> _Problem details_
Return exactly the span of lines in the following data that opens with the line containing "You are a GUI" and closes with the line containing "The image size is (656, 2576).". Include nothing else.

[Source material Boundary: Start]

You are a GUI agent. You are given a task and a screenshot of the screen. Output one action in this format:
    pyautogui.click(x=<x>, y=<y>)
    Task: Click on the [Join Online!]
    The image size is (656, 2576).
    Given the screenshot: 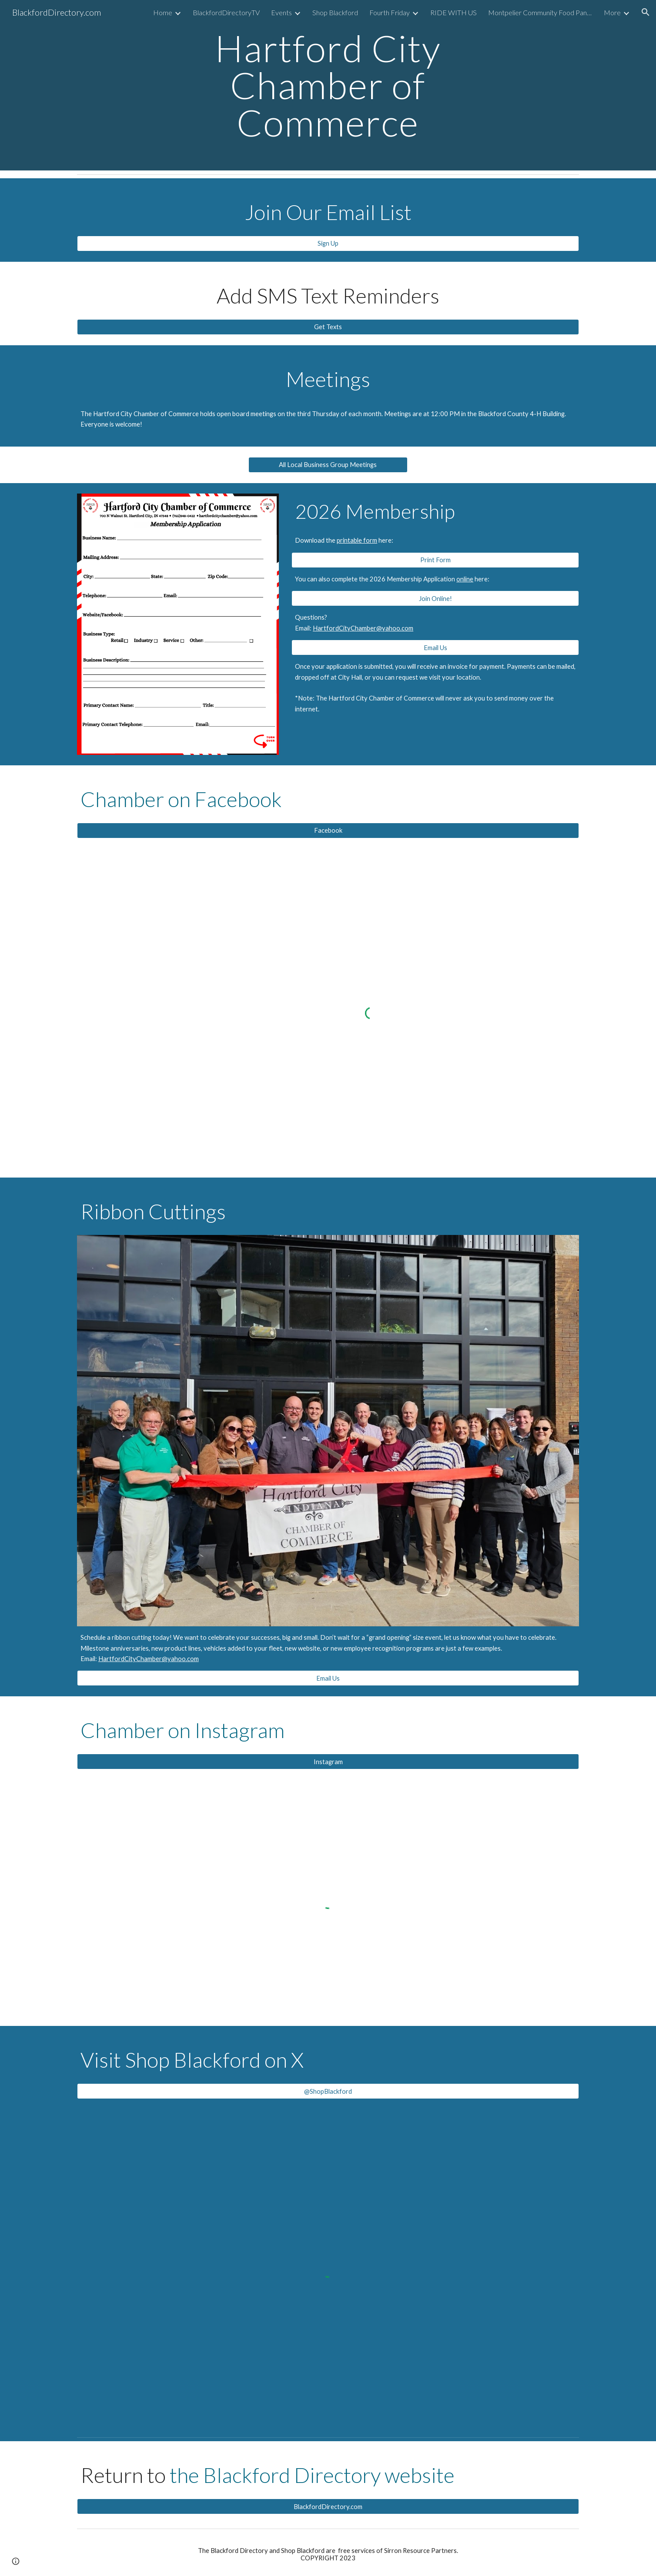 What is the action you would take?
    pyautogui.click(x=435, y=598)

[Source material Boundary: End]
[Source material Boundary: Start]

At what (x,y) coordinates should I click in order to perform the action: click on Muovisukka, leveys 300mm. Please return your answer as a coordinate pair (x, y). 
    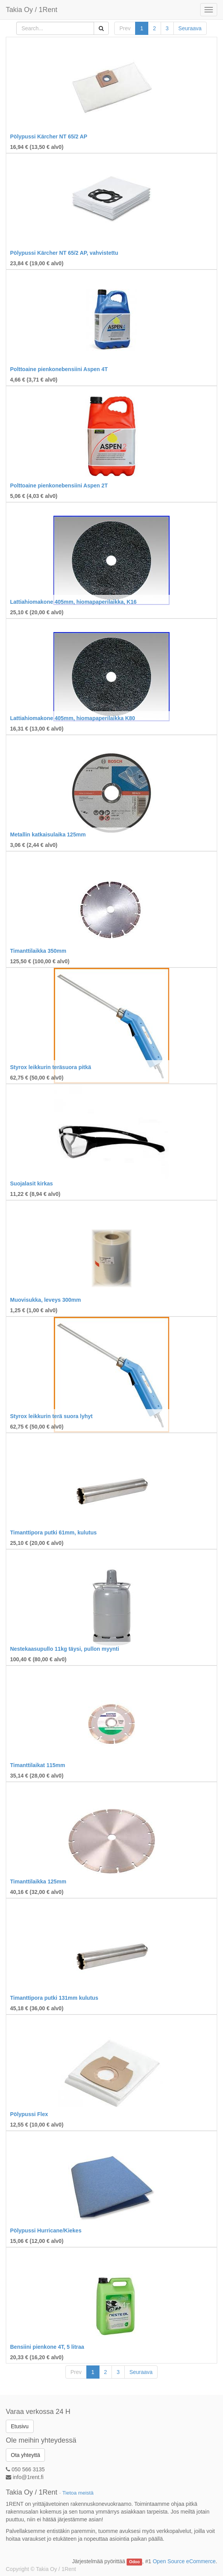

[Source material Boundary: End]
[Source material Boundary: Start]

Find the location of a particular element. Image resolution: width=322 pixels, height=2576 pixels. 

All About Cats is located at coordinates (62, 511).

[Source material Boundary: End]

> _Solution for this problem_
You are a GUI agent. You are given a task and a screenshot of the screen. Output one action in this format:
    pyautogui.click(x=<x>, y=<y>)
    Task: Click on the [Join Online!]
    The image size is (656, 2576).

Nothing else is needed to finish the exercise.